Journal of Clinical Oncology, Vol 19, Issue 6
(March), 2001: 1787-1794
© 2001 American Society for Clinical Oncology
Fluorouracil Plus Leucovorin as Effective Adjuvant Chemotherapy in Curatively Resected Stage III Colon Cancer: Results of the Trial adjCCA-01
By Rainer Porschen,
Andreas Bermann,
Thomas Löffler,
Gregor Haack,
Klaus Rettig,
Yvonne Anger,
Georg Strohmeyer,
for the Arbeitsgemeinschaft Gastrointestinale Onkologie
From the Department of Gastroenterology, University of Tübingen, Tübingen; Medical Department, Municipal Hospital Dortmund, Dortmund; Institute of Medical Statistics G.E.M., Meerbusch; and Department of Gastroenterology, University of Düsseldorf, Düsseldorf, Germany.

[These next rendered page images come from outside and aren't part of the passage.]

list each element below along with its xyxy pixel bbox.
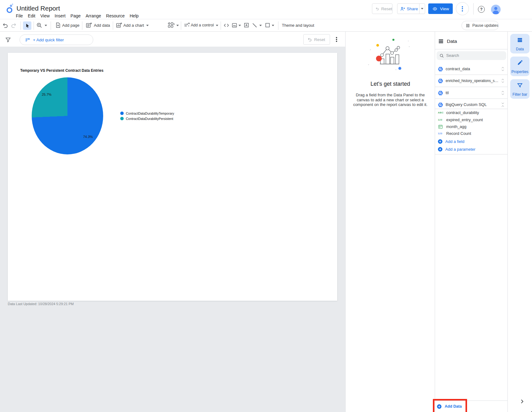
pie-slice-label-persistent: 25.7% (37, 93, 56, 96)
data-panel: Data Search contract_data enriched_histo… (435, 32, 507, 412)
collapse-panel-chevron[interactable] (520, 399, 525, 404)
unfold-more-icon[interactable] (500, 78, 506, 84)
embed-code-button[interactable] (223, 22, 229, 28)
search-icon (439, 53, 444, 58)
filter-bar-more-icon[interactable] (336, 36, 337, 43)
right-sidebar: Data Properties Filter bar (507, 32, 532, 412)
pause-updates-button[interactable]: Pause updates (461, 21, 499, 30)
zoom-dropdown-caret[interactable] (44, 25, 47, 26)
more-vert-icon (462, 5, 463, 12)
field-record-count[interactable]: 123 Record Count (435, 130, 508, 137)
menu-insert[interactable]: Insert (55, 13, 66, 18)
unfold-more-icon[interactable] (500, 66, 506, 72)
add-control-icon (183, 22, 190, 29)
report-page[interactable]: Temporary VS Persistent Contract Data En… (8, 53, 337, 301)
getting-started-text: Drag a field from the Data Panel to the … (349, 93, 432, 107)
field-expired-entry-count[interactable]: 123 expired_entry_count (435, 116, 508, 123)
menu-arrange[interactable]: Arrange (86, 13, 101, 18)
add-a-field-button[interactable]: Add a field (435, 138, 508, 145)
filter-list-icon (25, 37, 30, 43)
looker-studio-logo[interactable] (6, 3, 14, 14)
menu-resource[interactable]: Resource (106, 13, 125, 18)
add-chart-button[interactable]: Add a chart (123, 19, 144, 31)
data-panel-title: Data (447, 35, 457, 48)
report-canvas[interactable]: Temporary VS Persistent Contract Data En… (0, 47, 345, 412)
bigquery-icon (437, 66, 444, 72)
tab-filter-bar[interactable]: Filter bar (510, 79, 530, 99)
data-source-enriched-history[interactable]: enriched_history_operations_sorob... (435, 75, 508, 87)
menu-file[interactable]: File (16, 13, 23, 18)
undo-icon (375, 6, 379, 11)
chevron-down-icon (421, 8, 424, 10)
undo-icon (307, 37, 312, 42)
theme-layout-button[interactable]: Theme and layout (282, 19, 314, 31)
legend-dot (120, 117, 124, 120)
chart-title: Temporary VS Persistent Contract Data En… (20, 68, 103, 73)
chart-legend: ContractDataDurabilityTemporary Contract… (120, 111, 174, 121)
legend-item: ContractDataDurabilityTemporary (120, 111, 174, 116)
community-visualizations-button[interactable] (167, 22, 175, 29)
filter-reset-button[interactable]: Reset (303, 34, 330, 45)
shape-caret[interactable] (272, 25, 274, 26)
search-input[interactable]: Search (437, 51, 506, 60)
select-tool-button[interactable] (23, 21, 31, 30)
tab-data[interactable]: Data (510, 34, 530, 53)
plus-circle-icon (438, 147, 443, 152)
report-title[interactable]: Untitled Report (16, 5, 60, 12)
plus-circle-icon (438, 139, 443, 144)
community-viz-caret[interactable] (176, 25, 179, 26)
menu-help[interactable]: Help (130, 13, 139, 18)
pie-chart[interactable] (32, 77, 103, 154)
calendar-icon (438, 124, 443, 129)
pause-icon (466, 23, 470, 28)
menu-edit[interactable]: Edit (28, 13, 35, 18)
menu-view[interactable]: View (40, 13, 50, 18)
line-tool-button[interactable] (252, 22, 258, 28)
looker-studio-app: Untitled Report File Edit View Insert Pa… (0, 0, 532, 412)
pie-slice-label-temporary: 74.3% (79, 135, 97, 139)
image-button[interactable] (232, 22, 237, 28)
data-source-contract-data[interactable]: contract_data (435, 63, 508, 75)
quick-filter-bar: + Add quick filter Reset (0, 32, 345, 47)
line-caret[interactable] (259, 25, 262, 26)
bigquery-icon (437, 102, 444, 108)
getting-started-illustration (365, 37, 415, 71)
field-contract-durability[interactable]: ABC contract_durability (435, 109, 508, 116)
add-data-icon (85, 22, 92, 29)
add-data-button[interactable]: Add data (94, 19, 110, 31)
add-control-caret[interactable] (216, 25, 218, 26)
add-quick-filter-button[interactable]: + Add quick filter (20, 34, 93, 45)
view-button[interactable]: View (428, 3, 453, 14)
add-page-button[interactable]: Add page (62, 19, 80, 31)
unfold-more-icon[interactable] (500, 90, 506, 96)
undo-button[interactable] (2, 22, 9, 29)
annotation-box (433, 399, 467, 412)
zoom-tool-button[interactable] (36, 22, 43, 29)
shape-tool-button[interactable] (265, 22, 270, 28)
image-caret[interactable] (238, 25, 241, 26)
legend-item: ContractDataDurabilityPersistent (120, 116, 174, 121)
menubar: File Edit View Insert Page Arrange Resou… (16, 13, 139, 18)
share-button[interactable]: Share (397, 3, 425, 14)
add-control-button[interactable]: Add a control (191, 19, 214, 31)
text-box-button[interactable] (244, 22, 249, 28)
bigquery-icon (437, 78, 444, 84)
share-dropdown[interactable] (420, 8, 425, 10)
help-icon[interactable]: ? (478, 6, 485, 13)
add-chart-caret[interactable] (146, 25, 149, 26)
add-page-icon (55, 22, 61, 28)
data-panel-icon (438, 38, 444, 44)
eye-icon (432, 6, 438, 11)
legend-dot (120, 112, 124, 115)
menu-page[interactable]: Page (71, 13, 81, 18)
redo-button[interactable] (10, 22, 17, 29)
avatar[interactable] (491, 5, 501, 14)
reset-button[interactable]: Reset (372, 3, 392, 14)
more-options-button[interactable] (456, 2, 469, 15)
unfold-less-icon[interactable] (500, 102, 506, 108)
person-add-icon (400, 6, 405, 11)
field-month-agg[interactable]: month_agg (435, 123, 508, 130)
tab-properties[interactable]: Properties (510, 57, 530, 76)
add-a-parameter-button[interactable]: Add a parameter (435, 145, 508, 153)
data-source-ttl[interactable]: ttl (435, 87, 508, 99)
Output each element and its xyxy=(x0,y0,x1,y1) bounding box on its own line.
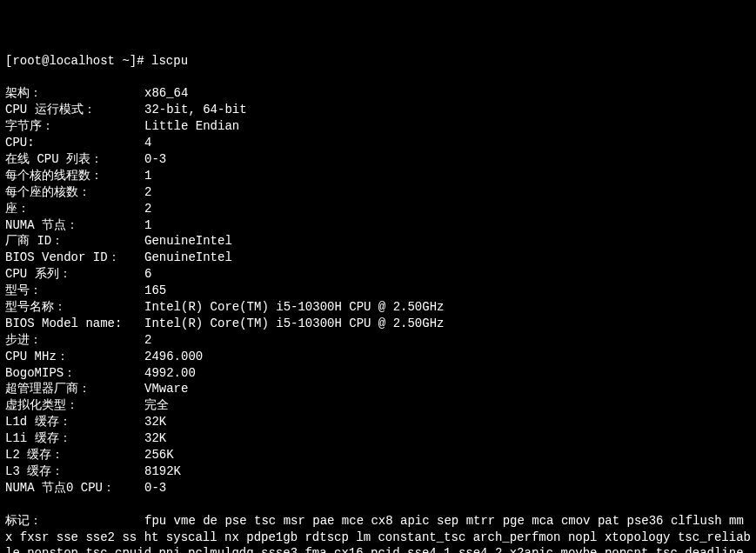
row-label: 每个核的线程数： xyxy=(5,168,144,184)
row-label: CPU 运行模式： xyxy=(5,102,144,118)
output-row: 架构：x86_64 xyxy=(5,85,751,102)
output-row: CPU MHz：2496.000 xyxy=(5,349,751,365)
row-value: 256K xyxy=(144,447,174,463)
row-value: 1 xyxy=(144,217,151,234)
row-value: 6 xyxy=(144,266,151,283)
output-row: 在线 CPU 列表：0-3 xyxy=(5,151,751,168)
row-label: NUMA 节点0 CPU： xyxy=(5,480,144,496)
row-label: BogoMIPS： xyxy=(5,365,144,382)
output-row: 厂商 ID：GenuineIntel xyxy=(5,233,751,250)
row-value: 32-bit, 64-bit xyxy=(144,102,247,118)
row-value: 4 xyxy=(144,135,151,151)
output-row: L2 缓存：256K xyxy=(5,447,751,463)
output-row: BIOS Model name:Intel(R) Core(TM) i5-103… xyxy=(5,316,751,332)
row-label: 座： xyxy=(5,201,144,217)
output-row: L3 缓存：8192K xyxy=(5,463,751,480)
output-row: 虚拟化类型：完全 xyxy=(5,397,751,414)
row-label: CPU MHz： xyxy=(5,349,144,365)
row-label: BIOS Vendor ID： xyxy=(5,250,144,266)
row-label: L2 缓存： xyxy=(5,447,144,463)
output-row: L1i 缓存：32K xyxy=(5,430,751,447)
row-label: CPU: xyxy=(5,135,144,151)
row-value: 完全 xyxy=(144,397,169,414)
entered-command: lscpu xyxy=(151,54,188,68)
row-value: 165 xyxy=(144,283,166,299)
output-row: 每个座的核数：2 xyxy=(5,184,751,201)
row-value: Little Endian xyxy=(144,118,239,135)
row-label: 型号名称： xyxy=(5,299,144,316)
row-label: 在线 CPU 列表： xyxy=(5,151,144,168)
flags-label: 标记： xyxy=(5,513,144,530)
row-value: 2 xyxy=(144,332,151,349)
row-value: 2496.000 xyxy=(144,349,203,365)
output-row: 型号：165 xyxy=(5,283,751,299)
output-row: 字节序：Little Endian xyxy=(5,118,751,135)
row-label: 超管理器厂商： xyxy=(5,381,144,397)
row-label: CPU 系列： xyxy=(5,266,144,283)
row-label: 字节序： xyxy=(5,118,144,135)
row-label: L3 缓存： xyxy=(5,463,144,480)
output-row: 超管理器厂商：VMware xyxy=(5,381,751,397)
row-label: 虚拟化类型： xyxy=(5,397,144,414)
row-value: 0-3 xyxy=(144,480,166,496)
row-label: L1d 缓存： xyxy=(5,414,144,430)
output-row: NUMA 节点0 CPU：0-3 xyxy=(5,480,751,496)
output-row: CPU:4 xyxy=(5,135,751,151)
row-value: 4992.00 xyxy=(144,365,196,382)
output-row: CPU 运行模式：32-bit, 64-bit xyxy=(5,102,751,118)
output-row: L1d 缓存：32K xyxy=(5,414,751,430)
row-value: x86_64 xyxy=(144,85,188,102)
output-row: 座：2 xyxy=(5,201,751,217)
row-label: 步进： xyxy=(5,332,144,349)
output-row: NUMA 节点：1 xyxy=(5,217,751,234)
lscpu-output: 架构：x86_64CPU 运行模式：32-bit, 64-bit字节序：Litt… xyxy=(5,85,751,496)
row-value: 32K xyxy=(144,414,166,430)
row-label: 型号： xyxy=(5,283,144,299)
row-value: 32K xyxy=(144,430,166,447)
row-label: 厂商 ID： xyxy=(5,233,144,250)
row-label: NUMA 节点： xyxy=(5,217,144,234)
row-value: GenuineIntel xyxy=(144,233,232,250)
row-value: 2 xyxy=(144,184,151,201)
output-row: 型号名称：Intel(R) Core(TM) i5-10300H CPU @ 2… xyxy=(5,299,751,316)
row-label: L1i 缓存： xyxy=(5,430,144,447)
shell-prompt: [root@localhost ~]# xyxy=(5,54,151,68)
terminal-prompt-line[interactable]: [root@localhost ~]# lscpu xyxy=(5,53,751,70)
output-row: BogoMIPS：4992.00 xyxy=(5,365,751,382)
row-label: 每个座的核数： xyxy=(5,184,144,201)
row-value: Intel(R) Core(TM) i5-10300H CPU @ 2.50GH… xyxy=(144,299,444,316)
output-row: CPU 系列：6 xyxy=(5,266,751,283)
output-row: BIOS Vendor ID：GenuineIntel xyxy=(5,250,751,266)
row-label: BIOS Model name: xyxy=(5,316,144,332)
row-value: VMware xyxy=(144,381,188,397)
row-value: GenuineIntel xyxy=(144,250,232,266)
output-row: 步进：2 xyxy=(5,332,751,349)
row-value: 8192K xyxy=(144,463,181,480)
row-value: 0-3 xyxy=(144,151,166,168)
row-value: 1 xyxy=(144,168,151,184)
cpu-flags-row: 标记：fpu vme de pse tsc msr pae mce cx8 ap… xyxy=(5,513,751,553)
row-value: 2 xyxy=(144,201,151,217)
output-row: 每个核的线程数：1 xyxy=(5,168,751,184)
row-label: 架构： xyxy=(5,85,144,102)
row-value: Intel(R) Core(TM) i5-10300H CPU @ 2.50GH… xyxy=(144,316,444,332)
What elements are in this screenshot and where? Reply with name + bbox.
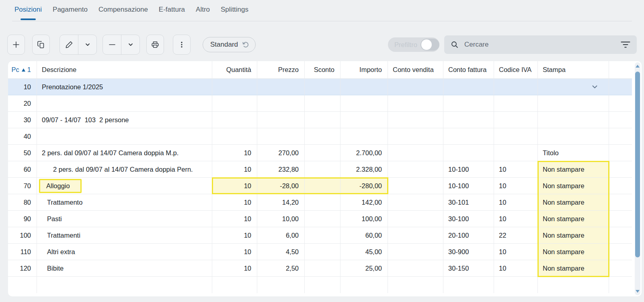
cell-conto_vendita-empty[interactable] bbox=[388, 277, 443, 293]
tab-posizioni[interactable]: Posizioni bbox=[14, 6, 42, 20]
cell-prezzo-40[interactable] bbox=[257, 128, 305, 145]
cell-quantita-100[interactable]: 10 bbox=[212, 227, 257, 244]
cell-pc-100[interactable]: 100 bbox=[8, 227, 37, 244]
cell-prezzo-50[interactable]: 270,00 bbox=[257, 145, 305, 161]
prefilter-toggle[interactable]: Prefiltro bbox=[388, 37, 439, 52]
print-button[interactable] bbox=[146, 35, 164, 55]
cell-stampa-90[interactable]: Non stampare bbox=[538, 211, 609, 227]
cell-prezzo-120[interactable]: 2,50 bbox=[257, 260, 305, 277]
cell-descrizione-60[interactable]: 2 pers. dal 09/07 al 14/07 Camera doppia… bbox=[37, 161, 212, 178]
scroll-thumb[interactable] bbox=[635, 72, 640, 257]
cell-filler-20[interactable] bbox=[609, 95, 632, 112]
cell-codice_iva-40[interactable] bbox=[494, 128, 538, 145]
cell-conto_fattura-empty[interactable] bbox=[443, 277, 494, 293]
cell-sconto-90[interactable] bbox=[305, 211, 340, 227]
cell-conto_vendita-50[interactable] bbox=[388, 145, 443, 161]
cell-descrizione-80[interactable]: Trattamento bbox=[37, 194, 212, 211]
cell-importo-10[interactable] bbox=[340, 79, 388, 95]
cell-sconto-70[interactable] bbox=[305, 178, 340, 194]
cell-sconto-20[interactable] bbox=[305, 95, 340, 112]
tab-pagamento[interactable]: Pagamento bbox=[53, 6, 88, 20]
cell-stampa-40[interactable] bbox=[538, 128, 609, 145]
cell-filler-10[interactable] bbox=[609, 79, 632, 95]
cell-prezzo-60[interactable]: 232,80 bbox=[257, 161, 305, 178]
cell-filler-100[interactable] bbox=[609, 227, 632, 244]
cell-quantita-30[interactable] bbox=[212, 112, 257, 128]
cell-pc-70[interactable]: 70 bbox=[8, 178, 37, 194]
cell-descrizione-120[interactable]: Bibite bbox=[37, 260, 212, 277]
cell-stampa-20[interactable] bbox=[538, 95, 609, 112]
edit-button[interactable] bbox=[60, 35, 78, 54]
remove-button[interactable] bbox=[103, 35, 121, 54]
cell-conto_fattura-90[interactable]: 30-100 bbox=[443, 211, 494, 227]
cell-descrizione-10[interactable]: Prenotazione 1/2025 bbox=[37, 79, 212, 95]
column-header-codice_iva[interactable]: Codice IVA bbox=[494, 61, 538, 79]
cell-sconto-10[interactable] bbox=[305, 79, 340, 95]
cell-conto_fattura-40[interactable] bbox=[443, 128, 494, 145]
filter-icon[interactable] bbox=[621, 41, 630, 48]
cell-importo-80[interactable]: 142,00 bbox=[340, 194, 388, 211]
cell-stampa-80[interactable]: Non stampare bbox=[538, 194, 609, 211]
cell-filler-120[interactable] bbox=[609, 260, 632, 277]
cell-importo-120[interactable]: 25,00 bbox=[340, 260, 388, 277]
column-header-quantita[interactable]: Quantità bbox=[212, 61, 257, 79]
cell-codice_iva-80[interactable]: 10 bbox=[494, 194, 538, 211]
cell-conto_vendita-80[interactable] bbox=[388, 194, 443, 211]
cell-quantita-empty[interactable] bbox=[212, 277, 257, 293]
cell-pc-empty[interactable] bbox=[8, 277, 37, 293]
cell-conto_fattura-50[interactable] bbox=[443, 145, 494, 161]
column-header-prezzo[interactable]: Prezzo bbox=[257, 61, 305, 79]
cell-quantita-20[interactable] bbox=[212, 95, 257, 112]
cell-descrizione-empty[interactable] bbox=[37, 277, 212, 293]
cell-prezzo-100[interactable]: 6,00 bbox=[257, 227, 305, 244]
cell-pc-40[interactable]: 40 bbox=[8, 128, 37, 145]
cell-importo-40[interactable] bbox=[340, 128, 388, 145]
cell-descrizione-50[interactable]: 2 pers. dal 09/07 al 14/07 Camera doppia… bbox=[37, 145, 212, 161]
cell-descrizione-110[interactable]: Altri extra bbox=[37, 244, 212, 260]
cell-codice_iva-60[interactable]: 10 bbox=[494, 161, 538, 178]
cell-importo-100[interactable]: 60,00 bbox=[340, 227, 388, 244]
cell-descrizione-70[interactable]: Alloggio bbox=[37, 178, 212, 194]
cell-pc-30[interactable]: 30 bbox=[8, 112, 37, 128]
cell-importo-90[interactable]: 100,00 bbox=[340, 211, 388, 227]
cell-prezzo-70[interactable]: -28,00 bbox=[257, 178, 305, 194]
cell-quantita-110[interactable]: 10 bbox=[212, 244, 257, 260]
column-header-conto_fattura[interactable]: Conto fattura bbox=[443, 61, 494, 79]
cell-pc-50[interactable]: 50 bbox=[8, 145, 37, 161]
cell-pc-60[interactable]: 60 bbox=[8, 161, 37, 178]
cell-pc-110[interactable]: 110 bbox=[8, 244, 37, 260]
cell-stampa-70[interactable]: Non stampare bbox=[538, 178, 609, 194]
cell-importo-70[interactable]: -280,00 bbox=[340, 178, 388, 194]
cell-conto_vendita-20[interactable] bbox=[388, 95, 443, 112]
cell-quantita-70[interactable]: 10 bbox=[212, 178, 257, 194]
cell-pc-10[interactable]: 10 bbox=[8, 79, 37, 95]
edit-dropdown-button[interactable] bbox=[78, 35, 96, 54]
cell-prezzo-90[interactable]: 10,00 bbox=[257, 211, 305, 227]
column-header-pc[interactable]: Pc1 bbox=[8, 61, 37, 79]
cell-conto_fattura-110[interactable]: 30-900 bbox=[443, 244, 494, 260]
column-header-importo[interactable]: Importo bbox=[340, 61, 388, 79]
cell-pc-80[interactable]: 80 bbox=[8, 194, 37, 211]
cell-descrizione-100[interactable]: Trattamenti bbox=[37, 227, 212, 244]
cell-importo-110[interactable]: 45,00 bbox=[340, 244, 388, 260]
cell-quantita-10[interactable] bbox=[212, 79, 257, 95]
cell-conto_vendita-70[interactable] bbox=[388, 178, 443, 194]
cell-prezzo-110[interactable]: 4,50 bbox=[257, 244, 305, 260]
chevron-down-icon[interactable] bbox=[591, 84, 598, 90]
cell-sconto-110[interactable] bbox=[305, 244, 340, 260]
cell-prezzo-30[interactable] bbox=[257, 112, 305, 128]
tab-e-fattura[interactable]: E-fattura bbox=[159, 6, 185, 20]
cell-codice_iva-50[interactable] bbox=[494, 145, 538, 161]
search-input[interactable] bbox=[464, 40, 621, 49]
cell-importo-20[interactable] bbox=[340, 95, 388, 112]
cell-stampa-50[interactable]: Titolo bbox=[538, 145, 609, 161]
cell-codice_iva-20[interactable] bbox=[494, 95, 538, 112]
column-header-stampa[interactable]: Stampa bbox=[538, 61, 609, 79]
cell-codice_iva-90[interactable]: 10 bbox=[494, 211, 538, 227]
column-header-descrizione[interactable]: Descrizione bbox=[37, 61, 212, 79]
cell-stampa-100[interactable]: Non stampare bbox=[538, 227, 609, 244]
cell-conto_vendita-120[interactable] bbox=[388, 260, 443, 277]
cell-conto_fattura-100[interactable]: 20-100 bbox=[443, 227, 494, 244]
cell-filler-40[interactable] bbox=[609, 128, 632, 145]
cell-pc-90[interactable]: 90 bbox=[8, 211, 37, 227]
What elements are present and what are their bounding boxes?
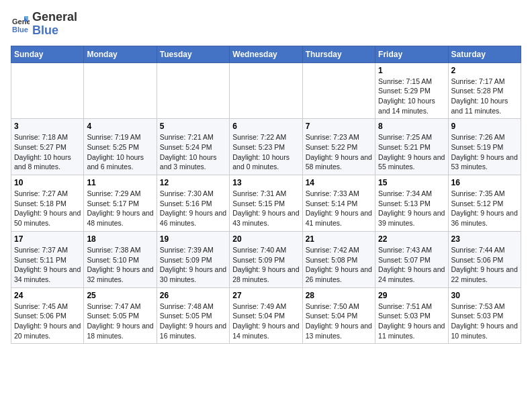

Address reprint requests to Prof. R. Porschen, MD, Clinic of Internal Medicine, Central Hospital Bremen Ost, Züricher Str. 40, D-28325 Bremen, Germany; email: porsch{at}zkhost.bremen.de
PURPOSE: Adjuvant postoperative treatment with fluorouracil (5-FU) and levamisole in curatively resected stage III colon cancer significantly reduces the risk of cancer recurrence and improves survival. Biochemical modulation of 5-FU with leucovorin has resulted in increased remission rates in metastatic colorectal cancer, thus reflecting an increased tumor-cell kill. The impact of 5-FU plus leucovorin on survival and tumor recurrence was analyzed in comparison with the effects of 5-FU plus levamisole in the prospective multicentric trial adjCCA-01.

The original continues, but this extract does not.